(Records from a dataset)

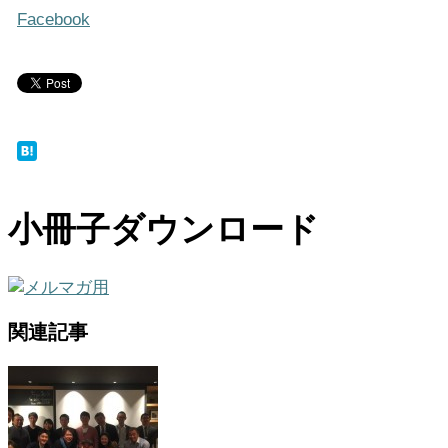
Facebook
小冊子ダウンロード
関連記事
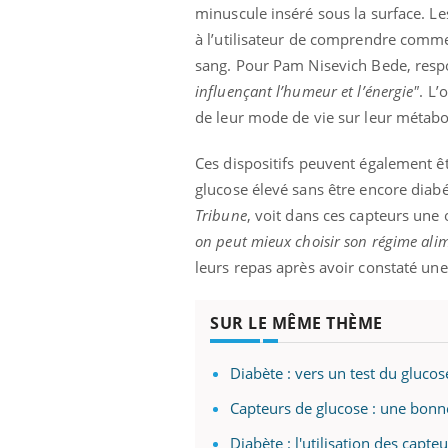
minuscule inséré sous la surface. L
à l’utilisateur de comprendre commen
sang. Pour Pam Nisevich Bede, resp
influençant l’humeur et l’énergie"
. L’
de leur mode de vie sur leur métabo
Ces dispositifs peuvent également êt
glucose élevé sans être encore diabé
Tribune
, voit dans ces capteurs une
on peut mieux choisir son régime alim
leurs repas après avoir constaté une 
SUR LE MÊME THÈME
Diabète : vers un test du gluco
Capteurs de glucose : une bonn
Diabète : l'utilisation des capt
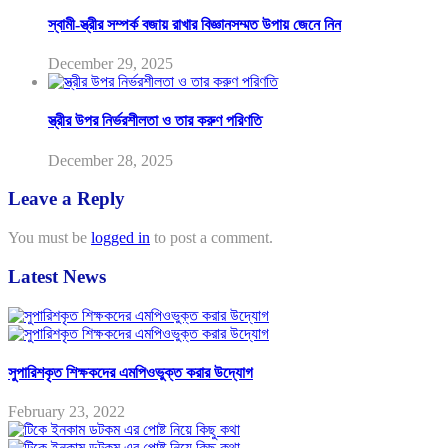
স্বামী-স্ত্রীর সম্পর্ক বজায় রাখার বিজ্ঞানসম্মত উপায় জেনে নিন
December 29, 2025
স্ত্রীর উপর নির্ভরশীলতা ও তার করুণ পরিণতি
December 28, 2025
Leave a Reply
You must be
logged in
to post a comment.
Latest News
সুপারিশকৃত শিক্ষকদের এমপিওভুক্ত করার উদ্যোগ
February 23, 2022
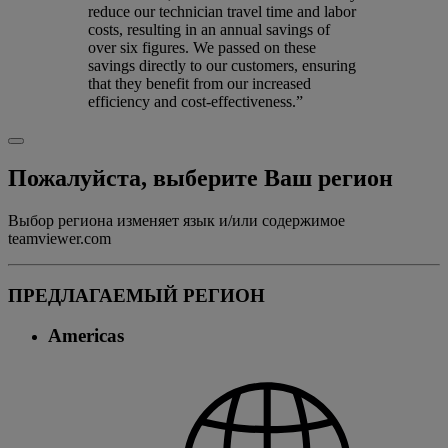
reduce our technician travel time and labor
costs, resulting in an annual savings of
over six figures. We passed on these
savings directly to our customers, ensuring
that they benefit from our increased
efficiency and cost-effectiveness.”
Пожалуйста, выберите Ваш регион
Выбор региона изменяет язык и/или содержимое
teamviewer.com
ПРЕДЛАГАЕМЫЙ РЕГИОН
Americas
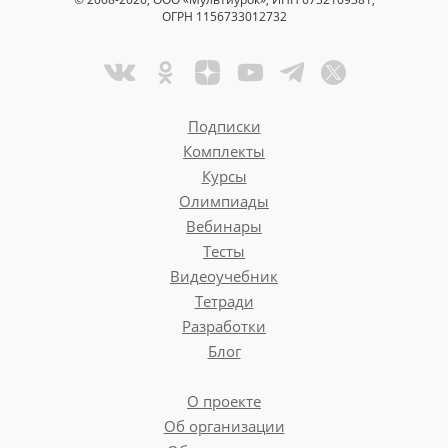
ОГРН 1156733012732
Подписки
Комплекты
Курсы
Олимпиады
Вебинары
Тесты
Видеоучебник
Тетради
Разработки
Блог
О проекте
Об организации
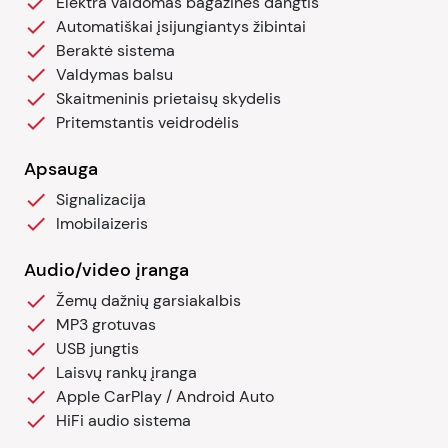
Elektra valdomas bagažinės dangtis
Automatiškai įsijungiantys žibintai
Beraktė sistema
Valdymas balsu
Skaitmeninis prietaisų skydelis
Pritemstantis veidrodėlis
Apsauga
Signalizacija
Imobilaizeris
Audio/video įranga
Žemų dažnių garsiakalbis
MP3 grotuvas
USB jungtis
Laisvų rankų įranga
Apple CarPlay / Android Auto
HiFi audio sistema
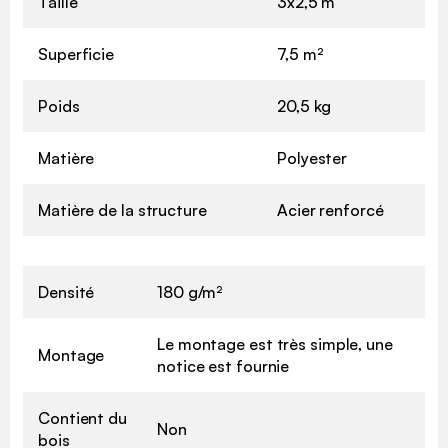
Taille
3x2,5 m
Superficie
7,5 m²
Poids
20,5 kg
Matière
Polyester
Matière de la structure
Acier renforcé
Densité
180 g/m²
Le montage est très simple, une
Montage
notice est fournie
Contient du
Non
bois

ASSIGNMENT: Each entry should be repeated exactly as it appears; the pictures stay out.

PROBLEM SOLUTION:
Facebook
小冊子ダウンロード
関連記事
minuscule inséré sous la surface. L
à l’utilisateur de comprendre commen
sang. Pour Pam Nisevich Bede, resp
influençant l’humeur et l’énergie"
. L’
de leur mode de vie sur leur métabo
Ces dispositifs peuvent également êt
glucose élevé sans être encore diabé
Tribune
, voit dans ces capteurs une
on peut mieux choisir son régime alim
leurs repas après avoir constaté une 
SUR LE MÊME THÈME
Diabète : vers un test du gluco
Capteurs de glucose : une bonn
Diabète : l'utilisation des capt
স্বামী-স্ত্রীর সম্পর্ক বজায় রাখার বিজ্ঞানসম্মত উপায় জেনে নিন
December 29, 2025
স্ত্রীর উপর নির্ভরশীলতা ও তার করুণ পরিণতি
December 28, 2025
Leave a Reply
You must be
logged in
to post a comment.
Latest News
সুপারিশকৃত শিক্ষকদের এমপিওভুক্ত করার উদ্যোগ
February 23, 2022
reduce our technician travel time and labor
costs, resulting in an annual savings of
over six figures. We passed on these
savings directly to our customers, ensuring
that they benefit from our increased
efficiency and cost-effectiveness.”
Пожалуйста, выберите Ваш регион
Выбор региона изменяет язык и/или содержимое
teamviewer.com
ПРЕДЛАГАЕМЫЙ РЕГИОН
Americas
ОГРН 1156733012732
Подписки
Комплекты
Курсы
Олимпиады
Вебинары
Тесты
Видеоучебник
Тетради
Разработки
Блог
О проекте
Об организации
Elektra valdomas bagažinės dangtis
Automatiškai įsijungiantys žibintai
Beraktė sistema
Valdymas balsu
Skaitmeninis prietaisų skydelis
Pritemstantis veidrodėlis
Apsauga
Signalizacija
Imobilaizeris
Audio/video įranga
Žemų dažnių garsiakalbis
MP3 grotuvas
USB jungtis
Laisvų rankų įranga
Apple CarPlay / Android Auto
HiFi audio sistema
Taille
3x2,5 m
Superficie
7,5 m²
Poids
20,5 kg
Matière
Polyester
Matière de la structure
Acier renforcé
Densité
180 g/m²
Le montage est très simple, une
Montage
notice est fournie
Contient du
Non
bois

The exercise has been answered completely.